Still another scientist involved in brain research, Silvia H. Cardoso, tells us that brain imaging studies show that the prefrontal cortex of the brain processes information from the body as it is activated by emotions. What does that mean? Could it be that we may be able to to teach happiness sometime in the future? Maybe we could add another “R” to the fundamental educational background of Readin’, ‘Ritin’ and ‘Rithmetic; let’s call it “Rudimentary Rules for Happiness.”

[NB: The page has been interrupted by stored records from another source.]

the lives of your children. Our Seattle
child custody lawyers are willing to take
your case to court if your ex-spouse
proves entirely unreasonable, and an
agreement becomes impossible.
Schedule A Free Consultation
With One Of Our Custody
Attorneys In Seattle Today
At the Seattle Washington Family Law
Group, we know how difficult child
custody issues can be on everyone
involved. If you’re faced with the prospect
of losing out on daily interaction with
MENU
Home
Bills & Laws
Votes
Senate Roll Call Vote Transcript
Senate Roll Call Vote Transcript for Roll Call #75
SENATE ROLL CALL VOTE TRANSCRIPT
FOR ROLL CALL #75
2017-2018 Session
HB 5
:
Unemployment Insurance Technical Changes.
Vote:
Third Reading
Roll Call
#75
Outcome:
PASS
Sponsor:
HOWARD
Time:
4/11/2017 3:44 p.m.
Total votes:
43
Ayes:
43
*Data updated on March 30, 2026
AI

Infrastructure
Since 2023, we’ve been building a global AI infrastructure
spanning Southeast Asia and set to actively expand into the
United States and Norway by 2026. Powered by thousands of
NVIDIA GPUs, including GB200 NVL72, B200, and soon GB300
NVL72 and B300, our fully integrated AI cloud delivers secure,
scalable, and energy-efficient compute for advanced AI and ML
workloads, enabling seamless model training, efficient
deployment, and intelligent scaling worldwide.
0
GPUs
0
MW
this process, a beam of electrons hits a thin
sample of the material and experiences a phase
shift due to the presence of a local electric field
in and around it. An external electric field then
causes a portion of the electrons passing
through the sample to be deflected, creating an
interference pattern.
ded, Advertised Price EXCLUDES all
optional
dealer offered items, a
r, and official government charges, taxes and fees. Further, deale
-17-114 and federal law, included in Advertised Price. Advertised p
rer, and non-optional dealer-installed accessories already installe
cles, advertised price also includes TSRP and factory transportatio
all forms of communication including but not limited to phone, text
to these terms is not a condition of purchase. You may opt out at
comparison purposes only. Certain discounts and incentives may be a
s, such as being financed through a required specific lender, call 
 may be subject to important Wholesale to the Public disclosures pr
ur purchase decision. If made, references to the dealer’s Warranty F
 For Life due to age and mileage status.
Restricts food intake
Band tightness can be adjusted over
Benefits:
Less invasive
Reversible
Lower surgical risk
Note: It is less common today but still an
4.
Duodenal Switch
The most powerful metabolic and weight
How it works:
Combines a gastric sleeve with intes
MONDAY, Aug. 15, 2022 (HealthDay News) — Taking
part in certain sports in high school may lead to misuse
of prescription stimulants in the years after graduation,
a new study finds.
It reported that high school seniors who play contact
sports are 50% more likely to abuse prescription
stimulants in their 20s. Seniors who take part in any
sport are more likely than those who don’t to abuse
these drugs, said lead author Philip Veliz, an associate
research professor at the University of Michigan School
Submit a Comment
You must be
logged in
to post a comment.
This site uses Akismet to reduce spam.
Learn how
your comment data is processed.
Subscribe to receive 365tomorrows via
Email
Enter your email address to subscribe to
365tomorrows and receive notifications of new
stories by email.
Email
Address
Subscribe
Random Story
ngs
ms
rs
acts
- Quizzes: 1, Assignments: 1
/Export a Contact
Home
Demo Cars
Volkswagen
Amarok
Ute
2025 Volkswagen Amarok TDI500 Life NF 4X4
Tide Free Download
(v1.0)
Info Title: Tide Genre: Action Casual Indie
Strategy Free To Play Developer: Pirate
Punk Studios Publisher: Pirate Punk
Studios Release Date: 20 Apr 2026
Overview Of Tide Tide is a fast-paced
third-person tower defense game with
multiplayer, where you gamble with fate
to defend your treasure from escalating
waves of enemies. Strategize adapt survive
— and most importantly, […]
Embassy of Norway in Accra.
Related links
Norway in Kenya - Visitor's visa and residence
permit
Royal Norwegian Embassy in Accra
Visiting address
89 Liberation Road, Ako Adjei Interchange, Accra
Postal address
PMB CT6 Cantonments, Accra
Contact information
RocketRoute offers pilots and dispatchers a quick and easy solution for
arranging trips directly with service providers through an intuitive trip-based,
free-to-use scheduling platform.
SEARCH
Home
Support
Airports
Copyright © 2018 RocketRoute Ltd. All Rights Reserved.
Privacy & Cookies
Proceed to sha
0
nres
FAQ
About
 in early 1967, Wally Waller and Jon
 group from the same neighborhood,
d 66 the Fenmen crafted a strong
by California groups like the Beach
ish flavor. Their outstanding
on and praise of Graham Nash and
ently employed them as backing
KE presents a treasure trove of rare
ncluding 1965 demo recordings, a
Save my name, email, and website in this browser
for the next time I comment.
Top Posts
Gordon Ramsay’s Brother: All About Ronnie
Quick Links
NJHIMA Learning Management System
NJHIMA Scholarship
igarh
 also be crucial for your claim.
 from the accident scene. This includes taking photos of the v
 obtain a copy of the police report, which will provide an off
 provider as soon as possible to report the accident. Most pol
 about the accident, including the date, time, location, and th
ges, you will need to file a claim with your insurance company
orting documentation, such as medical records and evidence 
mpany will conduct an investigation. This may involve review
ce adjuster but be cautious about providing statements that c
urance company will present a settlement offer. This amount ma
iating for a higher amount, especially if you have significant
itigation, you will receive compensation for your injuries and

But I like the explanation from Dr. Diener’s studies best. He points out that it’s the journey, not the destination, that’s most important. It’s having the goal that makes us happy. When we get there and stay awhile, Dr. Gilbert’s observations (above) kick in. While marriage can aid in happiness, children do not since the positive feelings you get from the good times are often offset by the negative impact from rearing children. He also points out that we need community support; this’s how religion comes into the picture, as it provides such acceptance and support plus the idea that there’s somebody or some thing beyond yourself. We need supportive family and friends; in fact having friends helps the immune system, and while more research may prove that genetic makeup does influence to some degree our ability to experience happiness, in order to be happy you have to ACT happy.
So, next time you walk into the grocery store and feel like snapping at the clerk because somebody got there before you and snatched up all the French cruellers from the store bakery, instead of snarling, say good morning with a big smile on your face and ask her how her day’s going. Instead of making her day start off on a negative note, I’ll bet she smiles right back at you.
Top o’ the morning to all of you as you go about in your own pursuits of happiness today! (and the rest of the day as well.)